1.2.26
SUPEROXIDE AND PHYTOALEXIN ELICITATION IN NICOTIANA TABACUM

S PERRONE1, DI GUEST1, F BUI1 and M SUTHERLAND2

1School of Botany, University of Melbourne, Parkville 3052, Australia; 2Department of Biology, University of Southern Queensland, Toowoomba 4350, Australia

Background and objectives
Plant and animal cells challenged by pathogens undergo an oxidative burst, rapidly generating and releasing reactive oxygen species at the cell surface. Reactive oxygen species, including the superoxide anion and hydrogen peroxide, are involved in a range of environmental responses in plants, although their precise role in disease resistance remains unclear [1, 2]. We examined the relationship between superoxide release and plant disease resistance responses, including hypersensitive cell death and accumulation of the sesquiterpenoid phytoalexin, capsidiol, in infected tobacco seedlings and cell suspension cultures. Preliminary studies have shown that race-cultivar specificity in whole plants is retained in suspension cultures [3].

Materials and methods
Seedlings of the near-isogenic N. tabacum cvs Hicks (susceptible) and NC2326 (resistant), or suspension cell cultures of these cultivars maintained on MS liquid medium at 24C, were inoculated with zoospores of the black shank pathogen, Phytophthora parasitica var. nicotianae, or the non-host pathogen, Phytophthora palmivora. Inoculated seedlings or suspension cells were examined at regular intervals from inoculation until pathogen sporulation in compatible interactions (ca 30 h). Superoxide release was monitored by staining with nitroblue tetrazolium (NBT) for 15 min before each observation. Inhibition of staining by superoxide dismutase (SOD) or its catalytic analogue, Mn(IV)-desferal, indicates stain specificity for the superoxide anion. In some experiments catalase was included to inhibit hydrogen peroxide release. Phytoalexin accumulation was monitored using gas chromatography, and cell viability was monitored using hypertonic neutral red staining.

Results and conclusions
Seedlings or cell suspension cultures of N. tabacum respond to inoculation with incompatible strains of P. parasitica var. nicotianae or P. palmivora by rapidly releasing the superoxide anion in a zone surrounding the infection court. Superoxide release, indicated by SOD-inhibited NBT reduction, is more intense in incompatible or non-host interactions than in compatible interactions. Later defence responses in cell suspension cultures, including cytoplasmic aggregation, nuclear migration, hypersensitive cell death, deposition of lignin and callose and phytoalexin accumulation, are also more rapid and intense in incompatible interactions. There were temporal differences in the response of seedlings compared to cell suspensions, but the overall pattern of responses was similar. This correlation supports the hypothesis that superoxide release plays a role in the activation of defence responses, possibly through its ability to cause host cell membrane damage, leading to hypersensitive cell death and other responses.

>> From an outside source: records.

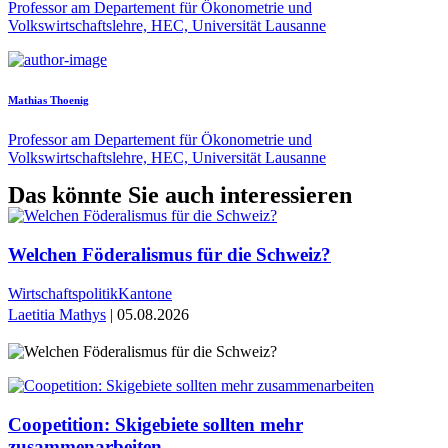
Professor am Departement für Ökonometrie und
Volkswirtschaftslehre, HEC, Universität Lausanne
Mathias Thoenig
Professor am Departement für Ökonometrie und
Volkswirtschaftslehre, HEC, Universität Lausanne
Das könnte Sie auch interessieren
Welchen Föderalismus für die Schweiz?
Wirtschaftspolitik
Kantone
Laetitia Mathys
| 05.08.2026
Coopetition: Skigebiete sollten mehr
zusammenarbeiten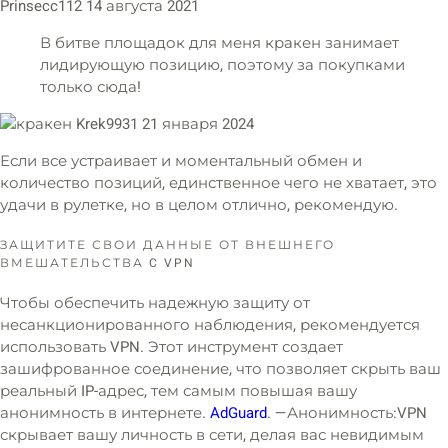
Prinsecc112 14 августа 2021
В битве площадок для меня кракен занимает
лидирующую позицию, поэтому за покупками
только сюда!
Krek9931 21 января 2024
Если все устраивает и моментальный обмен и
количество позиций, единственное чего не хватает, это
удачи в рулетке, но в целом отлично, рекомендую.
ЗАЩИТИТЕ СВОИ ДАННЫЕ ОТ ВНЕШНЕГО
ВМЕШАТЕЛЬСТВА C VPN
Чтобы обеспечить надежную защиту от
несанкционированного наблюдения, рекомендуется
использовать VPN. Этот инструмент создает
зашифрованное соединение, что позволяет скрыть ваш
реальный IP-адрес, тем самым повышая вашу
анонимность в интернете.
AdGuard
. —Анонимность:VPN
скрывает вашу личность в сети, делая вас невидимым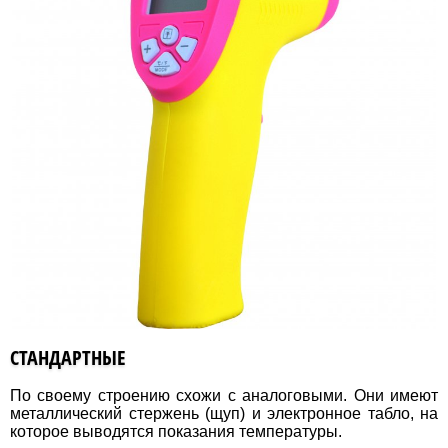
СТАНДАРТНЫЕ
По своему строению схожи с аналоговыми. Они имеют
металлический стержень (щуп) и электронное табло, на
которое выводятся показания температуры.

We tested this hypothesis by blocking superoxide release using the naturally occurring enzyme SOD or its analogue, Mn(IV)-desferal. When present during attempted penetration and host colonization, both suppress capsidiol accumulation. SOD is less active than Mn(IV)-desferal, possibly because its size excludes intimate contact with the plant cell membrane, the putative site of superoxide release. Catalase addition did not affect capsidiol accumulation alone, but did enhance the suppression due to SOD. These results indicate that the superoxide anion is the physiologically active form of active oxygen in this interaction, while hydrogen peroxide, formed by the degradation of superoxide, may have a supplementary effect. Superoxide release appears to be a key link in the signalling cascade leading to the elicitation of phytoalexins and other defence responses in this interaction. Further studies will examine the mechanism by which superoxide release elicits host defence responses.

References
1. Low PS, Merida JR 1996. Physiologia Plantarum 96, 533-542.
2. Sutherland MW 1991. Physiological and Molecular Plant Pathology 39, 79-93.